The Third App is Ignore Common Home. The third app opens you to candidates who lead you in their policies to ignore the environment, which is our common home. It allows you to consider the raging wildfires in northwestern USA, in Greece, in Italy, in France and in Morocco and the unprecedented floods in China, in northern Europe and now in Japan as just unfortunate occurrences in other countries, with no imperative affecting my individual behavior or our collective behavior as a local community in a global human society. The unbridled consumerist needs of human beings must be met, which create gargantuan production machines to fulfill these needs and create new needs, which exploit and plunder the environment to feed the production machines, which richly rewards the actors in the production machine, and discards human beings who cannot participate in the production process. They are the uneducated, the non tech savvy, the retired, the redundant, the elderly, the yet unborn human beings. The third app lauds candidates who cry, Build! Build! Build! or Consume! Consume! Consume! and Mine! Mine! Mine! because they believe the most important thing to maintain is the trajectory towards individual and national wealth so that comfort and wealth can be mine! Focused on the consumerist economy, they have no need to care about an environment, no interest in a common home shared with human beings and other creatures in nature. If you want politicians who ignore the environment, choose app Ignore Common Home.
The fourth app is Protect Common Home. The fourth app opens you to candidates who understand the serious deterioration in our environment, our common home, as the result of human activities. These are candidates who realize we human beings have killed our rainforests, denied wildlife its natural habitats, overheated our planet with carbon emissions, polluted our common home with unbiodegradable plastics and toxic waste, threatened our sources of fresh water and clean air with industrial emissions and disrespected our relationship with our fellow creatures on this planet.

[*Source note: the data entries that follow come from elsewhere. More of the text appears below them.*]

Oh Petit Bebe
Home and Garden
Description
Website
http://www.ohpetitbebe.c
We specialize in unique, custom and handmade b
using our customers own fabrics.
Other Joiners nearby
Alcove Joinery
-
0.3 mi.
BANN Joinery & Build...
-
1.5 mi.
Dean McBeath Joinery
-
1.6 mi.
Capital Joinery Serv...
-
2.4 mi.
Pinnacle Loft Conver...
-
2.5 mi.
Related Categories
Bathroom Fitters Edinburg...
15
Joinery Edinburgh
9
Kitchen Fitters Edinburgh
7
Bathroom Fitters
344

The fourth app opens you to candidates who are sensitive to the relationship between the abuse of the earth and the pandemic and who realize that we cannot continue to live as human beings on planet that we collectively destroy it through our consumerism. We cannot enjoy the beautiful biodiverse garden God created for us as we turn it into a gaping open pit mine in Tampakan. We cannot be the breadbasket of the Philippines and poison our rivers forever with the toxic tailings of mines. We cannot solve our urban garbage problems by burning trash to pollute and poison the air. The fourth app will open you to candidates searching for a new normal. It will open your heart to saving our common home here in Mindanao.
Again, in this cellphone, if you press App Ignore Common Home for Consume! Consume! Consume! the App Protect Common Home closes. If you open the App Protect Common Home the App Ignore Common Home closes. If you press, App Ignore Common Home, you will witness the destruction of the Mindanao environment. If you press, App Protect Common Home you will participate in saving the planet.

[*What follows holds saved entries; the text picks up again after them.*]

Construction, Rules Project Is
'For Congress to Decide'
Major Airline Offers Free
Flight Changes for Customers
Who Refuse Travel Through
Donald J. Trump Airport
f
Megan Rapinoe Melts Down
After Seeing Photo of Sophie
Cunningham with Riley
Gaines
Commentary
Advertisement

On the other hand, if you press and app and it doesn't show you the candidates you require, you must search for them, demand that they come out of their private lives and enter into public service. You might even, for the love of God, country and the planet, become a candidate yourself!
Thank You, Youth!
Thank you, Generation Z, for your patience in listening to this old man from the 194gotten generation! May your voting cellphone not remain unused. Register! Bring to your vote the genius of your generation for Mindanao! Make your considered choice between App Autocracy and App Democracy. Between App Ignore Common Home and App Preserve Common Home. In our troubled world today, let us treasure our ability yet to participate in real and meaningful democratic elections!